Subsequently, on 31 March 2010, we conducted a third-party allotment of capital to Chartis, an AIG-affiliated non-life insurance holding company, and became a Chartis group company. In November 2012, AIG Group announced that it would repurpose AIG as a brand. The brand returned from Chartis to AIG, emphasizing its affiliation with the AIG Group.

In April 2013, AIG reorganized AIG Japan Holdings Co., Ltd. as a holding company for its insurance business in Japan. It became a wholly owned subsidiary of AIG Japan Holdings.

In January 2018, it was merged with AIU Sompo Insurance Co., Ltd. and dissolved. AIU General Insurance Co., Ltd. changed its trade name to AIG General Insurance Co., Ltd.

==History==
• 1918 – Kojiro Inoue establishes Japan Postal Fire Insurance Co., Ltd

• 1927 – The head office building is moved to its current location at 1-18-11 Minamisenba, Chuo-ku, Osaka

• 1941 – Merged with Tokiwa Simple Fire Insurance Co., Ltd

• 1949 – Changed trade name to Fuji Fire and Marine Insurance Co., Ltd

• 1953 – Listed on the Osaka Stock Exchange

• 1961 – Listed on the Tokyo Stock Exchange

• 2002 – Orix and AIG take capital participation.

• 2007 – Received a recommendation from the Kyoto Labor Bureau to correct unpaid overtime work, and it was discovered that unpaid overtime wages had been paid

• 2010 – Becomes a member of Chartis, an AIG affiliate. Business alliance with AIG Star Life Insurance (sales of life insurance products handled by AIG Star)

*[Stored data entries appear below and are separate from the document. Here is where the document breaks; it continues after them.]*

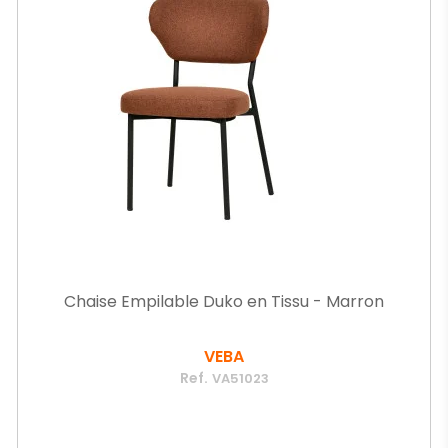
Chaise Empilable Duko en Tissu - Marron
VEBA
Ref.
VA51023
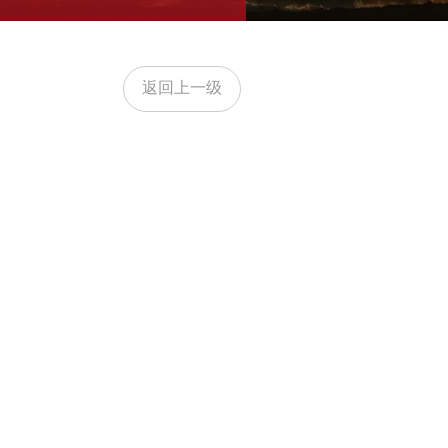
返回上一级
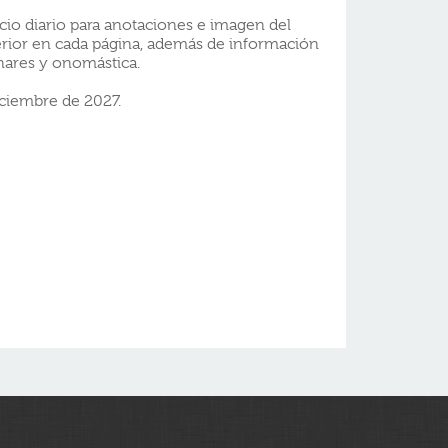
cio diario para anotaciones e imagen del
erior en cada página, además de información
unares y onomástica.
ciembre de 2027.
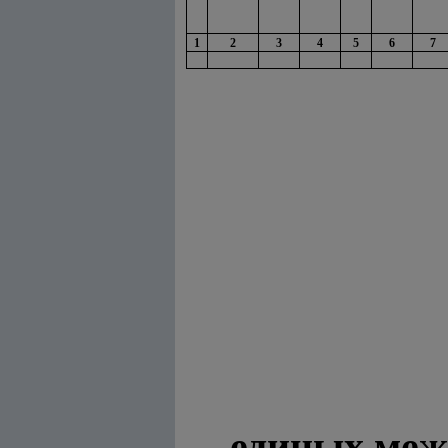
1
2
3
4
5
6
7
единых меж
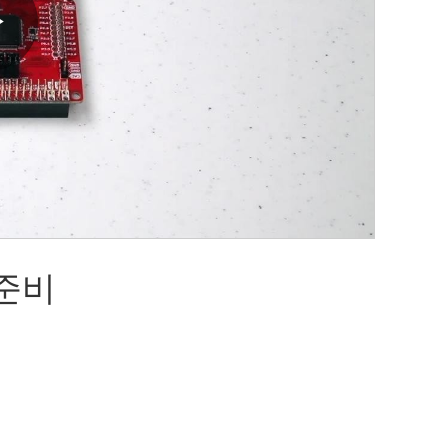
Play
Video
 준비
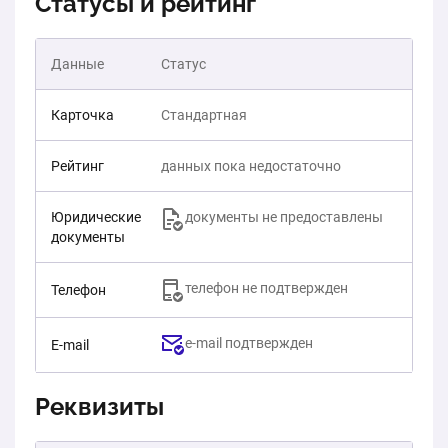
Статусы и рейтинг
Данные
Статус
Карточка
Стандартная
Рейтинг
данных пока недостаточно
Юридические
документы не предоставлены
документы
телефон не подтвержден
Телефон
e-mail подтвержден
E-mail
Реквизиты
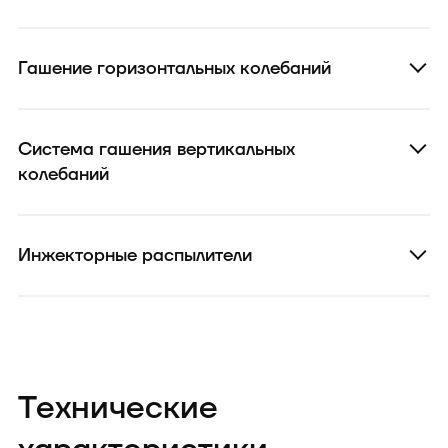
Гашение горизонтальных колебаний
Система гашения вертикальных
колебаний
Инжекторные распылители
Технические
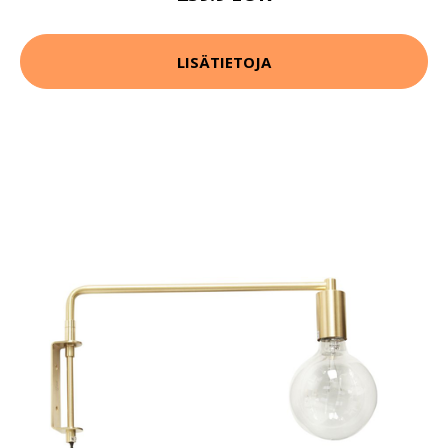
LISÄTIETOJA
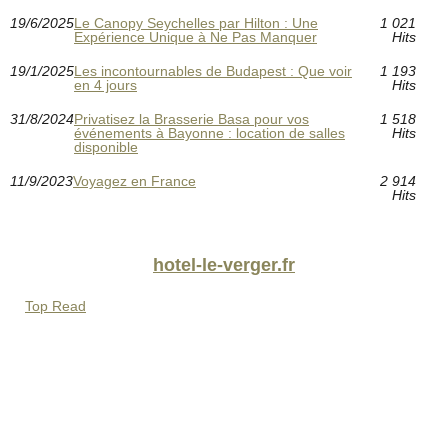
19/6/2025
Le Canopy Seychelles par Hilton : Une
1 021
Expérience Unique à Ne Pas Manquer
Hits
19/1/2025
Les incontournables de Budapest : Que voir
1 193
en 4 jours
Hits
31/8/2024
Privatisez la Brasserie Basa pour vos
1 518
événements à Bayonne : location de salles
Hits
disponible
11/9/2023
Voyagez en France
2 914
Hits
hotel-le-verger.fr
Top Read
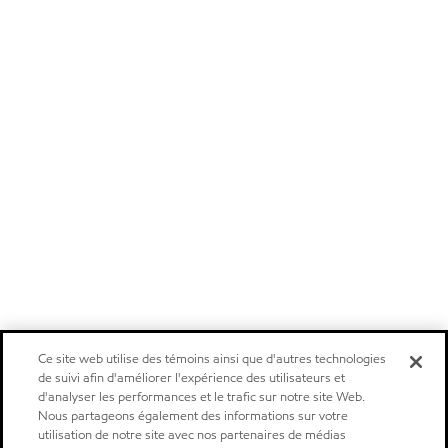
Ce site web utilise des témoins ainsi que d'autres technologies
de suivi afin d'améliorer l'expérience des utilisateurs et
d'analyser les performances et le trafic sur notre site Web.
Nous partageons également des informations sur votre
utilisation de notre site avec nos partenaires de médias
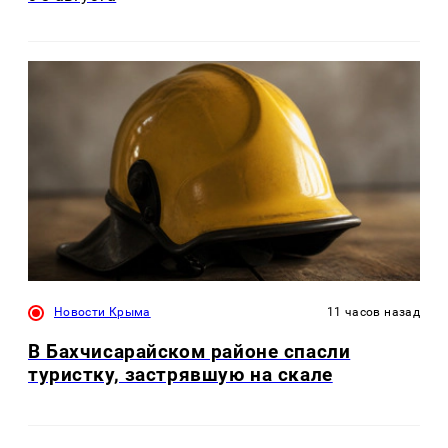
Новости Крыма
11 часов назад
В Бахчисарайском районе спасли
туристку, застрявшую на скале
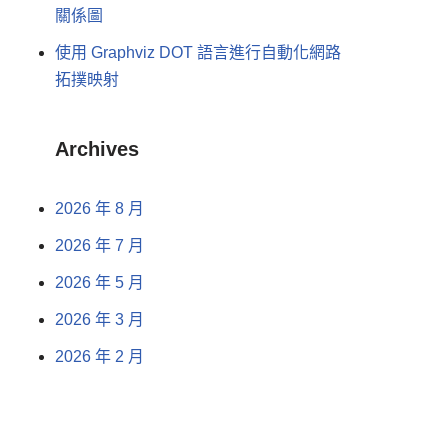
關係圖
使用 Graphviz DOT 語言進行自動化網路
拓撲映射
Archives
2026 年 8 月
2026 年 7 月
2026 年 5 月
2026 年 3 月
2026 年 2 月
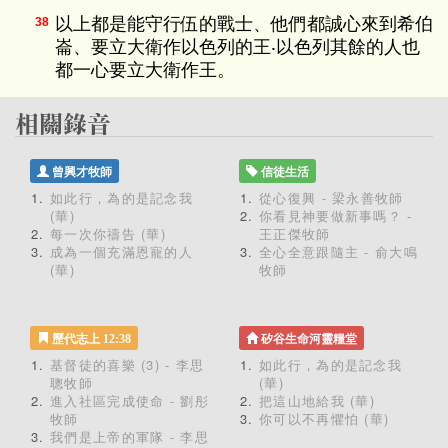
以上都是能守行伍的戰士、他們都誠心來到希伯
38
崙、要立大衛作以色列的王‧以色列其餘的人也
都一心要立大衛作王。
曾興才牧師
信徒生活
如此行，為的是記念我
從心復興 - 梁永善牧師
(華)
你看見神要做新事嗎？ -
每一次你禱告 (華)
王正傑牧師
成為一個充滿恩寵的人
全心全意跟隨主 - 俞大鳴
(華)
牧師
歷代志上 12:38
矽谷生命河靈糧堂
基督徒的喜樂 (3) - 李思
如此行，為的是記念我
聰牧師
(華)
進入社區完成使命 - 劉彤
把這山地給我 (華)
牧師
你可以不再懼怕 (華)
我們是上帝的軍隊 - 李思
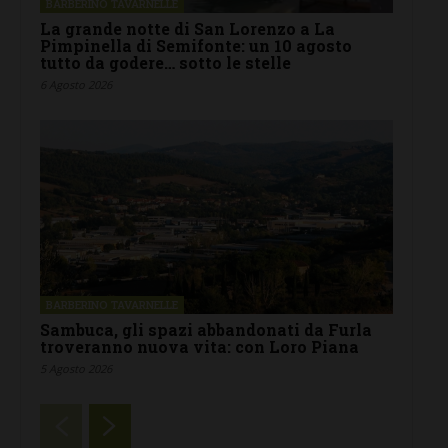
BARBERINO TAVARNELLE
La grande notte di San Lorenzo a La
Pimpinella di Semifonte: un 10 agosto
tutto da godere… sotto le stelle
6 Agosto 2026
BARBERINO TAVARNELLE
Sambuca, gli spazi abbandonati da Furla
troveranno nuova vita: con Loro Piana
5 Agosto 2026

• 2011 – Chartis Japan Capital Co, a unit of the American International Group Inc., acquired 43.59% of the outstanding shares not already owned Fuji Fire and Marine. On 30 March 2011 Chartis was to own 98.25% of Fuji Fire and Marine, making it a wholly owned subsidiary. Fuji Fire and Marine was to be delisted from the stock exchanges as a result.

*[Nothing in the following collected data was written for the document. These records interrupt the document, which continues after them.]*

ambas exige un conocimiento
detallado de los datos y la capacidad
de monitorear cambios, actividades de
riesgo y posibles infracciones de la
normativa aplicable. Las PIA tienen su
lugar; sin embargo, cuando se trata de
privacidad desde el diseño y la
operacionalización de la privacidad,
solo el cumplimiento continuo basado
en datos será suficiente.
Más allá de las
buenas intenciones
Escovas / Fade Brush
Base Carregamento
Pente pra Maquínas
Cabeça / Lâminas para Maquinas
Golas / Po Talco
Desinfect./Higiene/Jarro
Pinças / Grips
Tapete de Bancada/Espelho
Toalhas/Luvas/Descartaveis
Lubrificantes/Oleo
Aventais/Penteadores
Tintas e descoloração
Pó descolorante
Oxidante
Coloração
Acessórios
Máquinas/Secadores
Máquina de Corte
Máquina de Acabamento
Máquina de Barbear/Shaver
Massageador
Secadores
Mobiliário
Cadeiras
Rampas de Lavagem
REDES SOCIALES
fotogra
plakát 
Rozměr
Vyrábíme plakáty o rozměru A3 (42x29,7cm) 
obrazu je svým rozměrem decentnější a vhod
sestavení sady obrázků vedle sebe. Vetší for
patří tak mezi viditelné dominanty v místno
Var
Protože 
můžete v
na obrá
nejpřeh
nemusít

• 2013 – Becomes a wholly owned subsidiary of AIG Japan Holdings, AIG's insurance holding company . Subsidiary Fuji Life Insurance changed its trade name to AIG Fuji Life Insurance

• 2016 – Moved the head office location to 4-3-20 Toranomon, Minato, Tokyo

• 2017 – Transferred all shares of subsidiary AIG Fuji Life Insurance to FWD Group, a subsidiary of Pacific Century Group.

• 2018 – Merged with AIU General Insurance Co., Ltd. and dissolved. AIU General Insurance Co., Ltd. changed its trade name and became AIG General Insurance Co., Ltd.